Abstract:
Machine learning classification algorithms have been extensively utilized in addressing user
authentication challenges. Nonetheless, a majority of solutions categorize users into three classes,
whereas adaptive authentication scenarios necessitate classification beyond this threshold. The
rationale behind this limitation has not been thoroughly explored. The current study leveraged the
Naive Bayes theorem for user authentication endeavors to assess the risk associated with login
attempts. The Naive Bayes Machine Learning algorithm, along with its variations such as Gaussian,
Categorical, and Bernoulli, was applied on both weighted and unweighted datasets to ascertain risk
levels and categorize them into six classes. Additionally, the classification task was executed using
alternative algorithms. The outcomes of cross-validation and comparative analyses revealed that the
performance was commendable for up to three classes, after which a decrease was observed in certain
Naive Bayes and SVM classifiers. Among the Naïve Bayes family, the Bernoulli NB algorithm exhibited
superior performance but was surpassed by Decision Trees, SVM, XGB, and Random Forests.

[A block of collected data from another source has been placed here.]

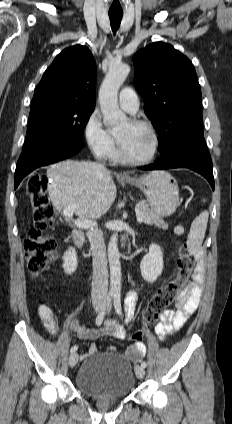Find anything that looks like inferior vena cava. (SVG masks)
<instances>
[{"mask_svg": "<svg viewBox=\"0 0 232 424\" xmlns=\"http://www.w3.org/2000/svg\"><path fill=\"white\" fill-rule=\"evenodd\" d=\"M97 165L103 170L106 169L103 165ZM87 236L90 241L93 265L92 302L103 303L108 294V268L103 233L96 227L89 230Z\"/></svg>", "mask_w": 232, "mask_h": 424, "instance_id": "1", "label": "inferior vena cava"}]
</instances>
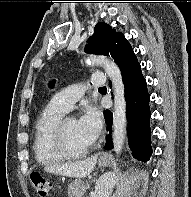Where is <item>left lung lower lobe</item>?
I'll list each match as a JSON object with an SVG mask.
<instances>
[{
    "instance_id": "1",
    "label": "left lung lower lobe",
    "mask_w": 191,
    "mask_h": 197,
    "mask_svg": "<svg viewBox=\"0 0 191 197\" xmlns=\"http://www.w3.org/2000/svg\"><path fill=\"white\" fill-rule=\"evenodd\" d=\"M125 85V99L127 104L128 136L133 157L146 162L149 160L151 149L150 130V96L147 91L146 80L138 66L132 70L122 72ZM105 121L109 128L112 126V113L108 110L104 112ZM108 135L105 149H112L113 144Z\"/></svg>"
}]
</instances>
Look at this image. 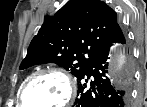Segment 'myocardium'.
I'll return each mask as SVG.
<instances>
[{
    "instance_id": "myocardium-1",
    "label": "myocardium",
    "mask_w": 147,
    "mask_h": 107,
    "mask_svg": "<svg viewBox=\"0 0 147 107\" xmlns=\"http://www.w3.org/2000/svg\"><path fill=\"white\" fill-rule=\"evenodd\" d=\"M45 75H56V76L60 77L64 81V83L67 87V95H66L65 100L61 104L54 106V107H66V106H68L69 104L72 103V101L75 97V94H76V86H75L74 80L67 73L62 71L61 69L47 68V69H43V70H40V71L33 73L26 80V82L23 84V86L21 87L20 92H19V104L22 107H29L26 104L25 95H26V92H27L28 88L30 87V85L37 78H39L41 76H45Z\"/></svg>"
}]
</instances>
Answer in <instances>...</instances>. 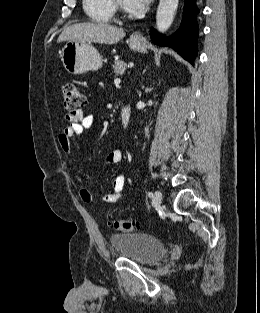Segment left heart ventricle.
<instances>
[{"instance_id": "1", "label": "left heart ventricle", "mask_w": 260, "mask_h": 313, "mask_svg": "<svg viewBox=\"0 0 260 313\" xmlns=\"http://www.w3.org/2000/svg\"><path fill=\"white\" fill-rule=\"evenodd\" d=\"M119 1H120L121 5L124 7V5H123V1H122V0H119Z\"/></svg>"}]
</instances>
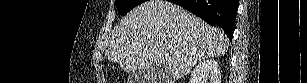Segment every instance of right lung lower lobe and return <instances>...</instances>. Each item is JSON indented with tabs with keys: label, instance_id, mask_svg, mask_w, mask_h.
Instances as JSON below:
<instances>
[{
	"label": "right lung lower lobe",
	"instance_id": "obj_1",
	"mask_svg": "<svg viewBox=\"0 0 307 83\" xmlns=\"http://www.w3.org/2000/svg\"><path fill=\"white\" fill-rule=\"evenodd\" d=\"M210 25L220 26L229 39L233 37L238 0H172Z\"/></svg>",
	"mask_w": 307,
	"mask_h": 83
}]
</instances>
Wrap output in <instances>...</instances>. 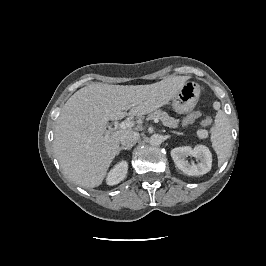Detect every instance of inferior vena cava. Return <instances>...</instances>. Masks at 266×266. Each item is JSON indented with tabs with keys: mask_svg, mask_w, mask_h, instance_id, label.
<instances>
[{
	"mask_svg": "<svg viewBox=\"0 0 266 266\" xmlns=\"http://www.w3.org/2000/svg\"><path fill=\"white\" fill-rule=\"evenodd\" d=\"M139 137L140 135L138 132L128 131L121 136L120 142L123 147L131 149L137 143Z\"/></svg>",
	"mask_w": 266,
	"mask_h": 266,
	"instance_id": "1",
	"label": "inferior vena cava"
}]
</instances>
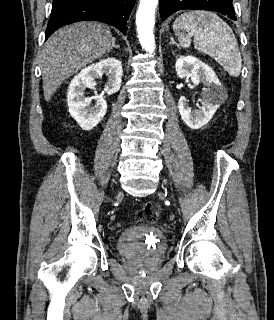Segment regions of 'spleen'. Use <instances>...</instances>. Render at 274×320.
Here are the masks:
<instances>
[{
    "label": "spleen",
    "instance_id": "spleen-1",
    "mask_svg": "<svg viewBox=\"0 0 274 320\" xmlns=\"http://www.w3.org/2000/svg\"><path fill=\"white\" fill-rule=\"evenodd\" d=\"M173 30L181 46L189 48L194 36V48L198 52L214 58L229 76H240L242 58L237 40L228 24L217 14L203 10L185 12L176 18ZM184 32H187L186 36Z\"/></svg>",
    "mask_w": 274,
    "mask_h": 320
}]
</instances>
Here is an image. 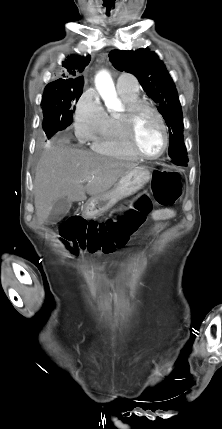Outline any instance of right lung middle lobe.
Instances as JSON below:
<instances>
[{
	"mask_svg": "<svg viewBox=\"0 0 222 429\" xmlns=\"http://www.w3.org/2000/svg\"><path fill=\"white\" fill-rule=\"evenodd\" d=\"M82 92L83 84L62 90L45 88L41 102L44 116L42 127L48 139L72 124L74 105Z\"/></svg>",
	"mask_w": 222,
	"mask_h": 429,
	"instance_id": "1",
	"label": "right lung middle lobe"
}]
</instances>
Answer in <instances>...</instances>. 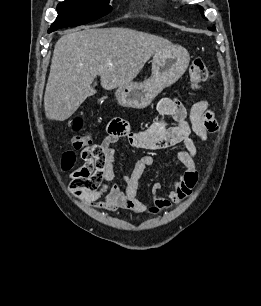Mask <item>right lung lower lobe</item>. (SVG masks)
Listing matches in <instances>:
<instances>
[{"instance_id":"1","label":"right lung lower lobe","mask_w":261,"mask_h":306,"mask_svg":"<svg viewBox=\"0 0 261 306\" xmlns=\"http://www.w3.org/2000/svg\"><path fill=\"white\" fill-rule=\"evenodd\" d=\"M58 28H49L48 29V33H51V32H53V31H55V30H57Z\"/></svg>"}]
</instances>
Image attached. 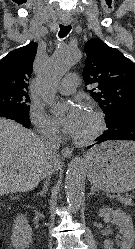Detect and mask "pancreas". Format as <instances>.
Wrapping results in <instances>:
<instances>
[{
    "label": "pancreas",
    "instance_id": "cf45deb5",
    "mask_svg": "<svg viewBox=\"0 0 135 249\" xmlns=\"http://www.w3.org/2000/svg\"><path fill=\"white\" fill-rule=\"evenodd\" d=\"M118 201L124 205H129V206L133 205L132 199L128 197L120 196L118 197Z\"/></svg>",
    "mask_w": 135,
    "mask_h": 249
}]
</instances>
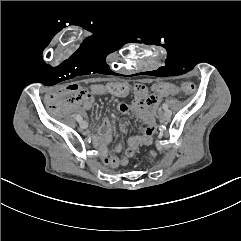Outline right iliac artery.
Here are the masks:
<instances>
[{"label": "right iliac artery", "mask_w": 241, "mask_h": 241, "mask_svg": "<svg viewBox=\"0 0 241 241\" xmlns=\"http://www.w3.org/2000/svg\"><path fill=\"white\" fill-rule=\"evenodd\" d=\"M76 119H77L78 122L82 121V117L79 114L76 115Z\"/></svg>", "instance_id": "right-iliac-artery-1"}]
</instances>
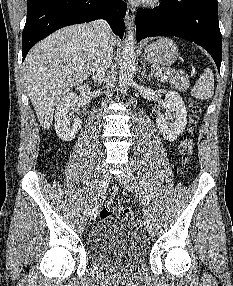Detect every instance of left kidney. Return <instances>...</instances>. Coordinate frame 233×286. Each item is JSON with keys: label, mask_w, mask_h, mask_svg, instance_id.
<instances>
[{"label": "left kidney", "mask_w": 233, "mask_h": 286, "mask_svg": "<svg viewBox=\"0 0 233 286\" xmlns=\"http://www.w3.org/2000/svg\"><path fill=\"white\" fill-rule=\"evenodd\" d=\"M165 113L156 118L160 133L172 142L184 131L187 124V110L182 97L177 92H169L165 96Z\"/></svg>", "instance_id": "left-kidney-1"}]
</instances>
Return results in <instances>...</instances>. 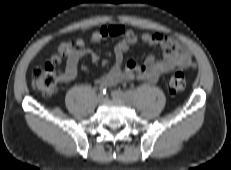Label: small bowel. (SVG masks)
<instances>
[{
    "label": "small bowel",
    "instance_id": "obj_1",
    "mask_svg": "<svg viewBox=\"0 0 231 170\" xmlns=\"http://www.w3.org/2000/svg\"><path fill=\"white\" fill-rule=\"evenodd\" d=\"M111 37H120L114 48L115 63L109 72L96 79L98 85L113 86L120 82L146 79L157 82L159 78L175 68H193L194 62L190 52L174 37L160 32H144L138 36L133 30L122 25L102 26L90 35V42L98 43ZM138 40L146 44L159 45L162 56L149 55L142 64L129 60L125 62V53ZM88 55L92 62L99 61V55L89 49L82 38L76 40L75 47L67 55L64 72L60 80H73L78 72L79 61Z\"/></svg>",
    "mask_w": 231,
    "mask_h": 170
}]
</instances>
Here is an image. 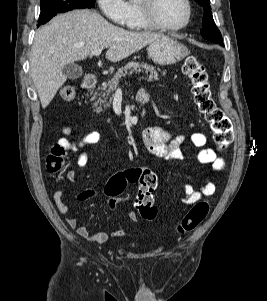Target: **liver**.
Masks as SVG:
<instances>
[{
    "label": "liver",
    "instance_id": "1",
    "mask_svg": "<svg viewBox=\"0 0 267 301\" xmlns=\"http://www.w3.org/2000/svg\"><path fill=\"white\" fill-rule=\"evenodd\" d=\"M160 33L131 32L110 24L92 10L59 14L37 30L31 49L30 73L43 108L67 80L63 67L109 47L106 58L121 61L157 39Z\"/></svg>",
    "mask_w": 267,
    "mask_h": 301
}]
</instances>
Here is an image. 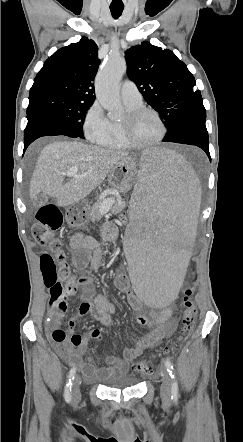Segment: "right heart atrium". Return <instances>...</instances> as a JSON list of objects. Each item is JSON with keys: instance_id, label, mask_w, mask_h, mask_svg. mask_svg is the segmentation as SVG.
<instances>
[{"instance_id": "obj_1", "label": "right heart atrium", "mask_w": 243, "mask_h": 442, "mask_svg": "<svg viewBox=\"0 0 243 442\" xmlns=\"http://www.w3.org/2000/svg\"><path fill=\"white\" fill-rule=\"evenodd\" d=\"M109 120L105 116L102 107L97 101L87 109L83 121V132L86 138L96 142L108 130Z\"/></svg>"}]
</instances>
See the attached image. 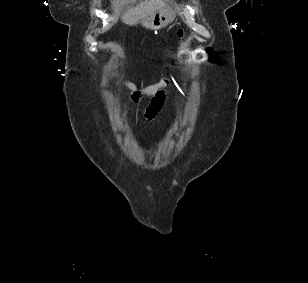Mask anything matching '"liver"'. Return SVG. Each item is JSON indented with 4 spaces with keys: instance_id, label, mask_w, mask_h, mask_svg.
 I'll list each match as a JSON object with an SVG mask.
<instances>
[{
    "instance_id": "1",
    "label": "liver",
    "mask_w": 308,
    "mask_h": 283,
    "mask_svg": "<svg viewBox=\"0 0 308 283\" xmlns=\"http://www.w3.org/2000/svg\"><path fill=\"white\" fill-rule=\"evenodd\" d=\"M169 0H142L136 7L126 11L122 16V21L125 24H132L144 17L151 16L157 11L165 7H169ZM121 1L116 0L115 3L119 4Z\"/></svg>"
}]
</instances>
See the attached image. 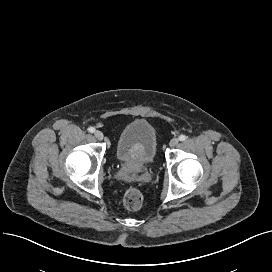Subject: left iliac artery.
Instances as JSON below:
<instances>
[{"label":"left iliac artery","mask_w":272,"mask_h":272,"mask_svg":"<svg viewBox=\"0 0 272 272\" xmlns=\"http://www.w3.org/2000/svg\"><path fill=\"white\" fill-rule=\"evenodd\" d=\"M186 139H187V137L185 135H180L179 136L180 141H185Z\"/></svg>","instance_id":"left-iliac-artery-1"}]
</instances>
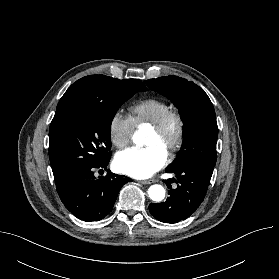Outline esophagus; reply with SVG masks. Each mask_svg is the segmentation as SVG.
Returning a JSON list of instances; mask_svg holds the SVG:
<instances>
[{
  "instance_id": "esophagus-1",
  "label": "esophagus",
  "mask_w": 279,
  "mask_h": 279,
  "mask_svg": "<svg viewBox=\"0 0 279 279\" xmlns=\"http://www.w3.org/2000/svg\"><path fill=\"white\" fill-rule=\"evenodd\" d=\"M139 183L141 184H151V183H154L155 180L153 179H150V180H141V181H138Z\"/></svg>"
}]
</instances>
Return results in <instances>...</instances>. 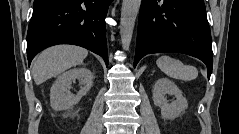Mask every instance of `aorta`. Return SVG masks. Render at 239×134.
Returning a JSON list of instances; mask_svg holds the SVG:
<instances>
[{
	"label": "aorta",
	"mask_w": 239,
	"mask_h": 134,
	"mask_svg": "<svg viewBox=\"0 0 239 134\" xmlns=\"http://www.w3.org/2000/svg\"><path fill=\"white\" fill-rule=\"evenodd\" d=\"M140 5L141 0H123L122 2L120 36L124 50L129 49Z\"/></svg>",
	"instance_id": "obj_1"
}]
</instances>
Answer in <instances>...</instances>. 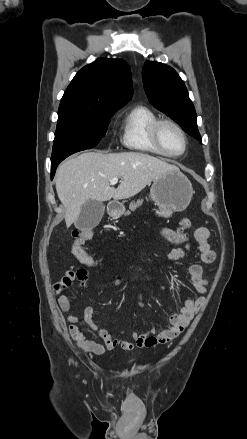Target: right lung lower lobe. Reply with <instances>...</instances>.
Returning <instances> with one entry per match:
<instances>
[{
    "label": "right lung lower lobe",
    "instance_id": "98d812e1",
    "mask_svg": "<svg viewBox=\"0 0 247 439\" xmlns=\"http://www.w3.org/2000/svg\"><path fill=\"white\" fill-rule=\"evenodd\" d=\"M57 166H58V164H57V165H54V166H51V177H52V178H53V176H54V174H55V171H56Z\"/></svg>",
    "mask_w": 247,
    "mask_h": 439
}]
</instances>
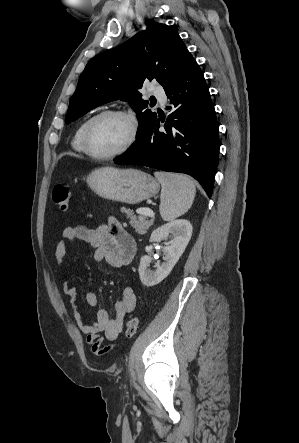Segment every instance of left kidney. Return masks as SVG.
<instances>
[{"label":"left kidney","mask_w":299,"mask_h":443,"mask_svg":"<svg viewBox=\"0 0 299 443\" xmlns=\"http://www.w3.org/2000/svg\"><path fill=\"white\" fill-rule=\"evenodd\" d=\"M192 229L188 220L179 219L158 227L152 232L150 242L164 241L165 257L163 263H155L156 269L154 271L148 269L152 258L150 256L141 258L139 276L144 285L154 286L169 275L185 251L192 236Z\"/></svg>","instance_id":"5707ae66"}]
</instances>
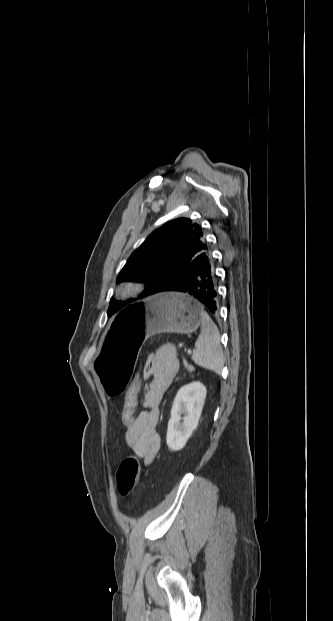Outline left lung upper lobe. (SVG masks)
Listing matches in <instances>:
<instances>
[{
  "label": "left lung upper lobe",
  "mask_w": 333,
  "mask_h": 621,
  "mask_svg": "<svg viewBox=\"0 0 333 621\" xmlns=\"http://www.w3.org/2000/svg\"><path fill=\"white\" fill-rule=\"evenodd\" d=\"M209 248L202 228L188 218L167 222L151 233L129 257L117 277V283L139 279L146 283L140 298L159 293L190 262ZM134 301L131 299L129 302ZM126 303L111 298L107 314L111 316Z\"/></svg>",
  "instance_id": "1"
}]
</instances>
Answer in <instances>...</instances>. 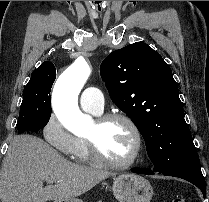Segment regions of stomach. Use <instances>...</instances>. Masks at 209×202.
<instances>
[{
    "label": "stomach",
    "mask_w": 209,
    "mask_h": 202,
    "mask_svg": "<svg viewBox=\"0 0 209 202\" xmlns=\"http://www.w3.org/2000/svg\"><path fill=\"white\" fill-rule=\"evenodd\" d=\"M113 194L119 202H150L153 188L149 181L135 174H122L114 179ZM56 202H82L80 199H61Z\"/></svg>",
    "instance_id": "0dacf381"
}]
</instances>
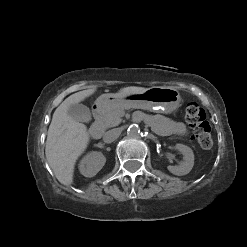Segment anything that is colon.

Notably, the weighted dataset consistently outperformed the unweighted counterpart, with the
allocation of weights significantly influencing algorithmic efficacy. The 80:20 split strategy yielded the
most favorable outcomes in contrast to the 70:30 and 60:40 splits, albeit no significant variances were
detected during cross-validation. Non-Naïve Bayes algorithms demonstrated superior performance
compared to Naïve Bayes algorithms. For Naïve Bayes, optimal performance is achieved with three
classes, highlighting its utility in conditional risk calculation, while non-Naïve Bayes multiclassification algorithms are more suitable for classification tasks due to the problem’s inherent
compatibility with conditional probabilities. In conclusion, it is imperative to acknowledge that the
characteristics of the data, the use of weights, and the data splitting methodology significantly
influence the accuracy of machine learning algorithms in multi-class user classification.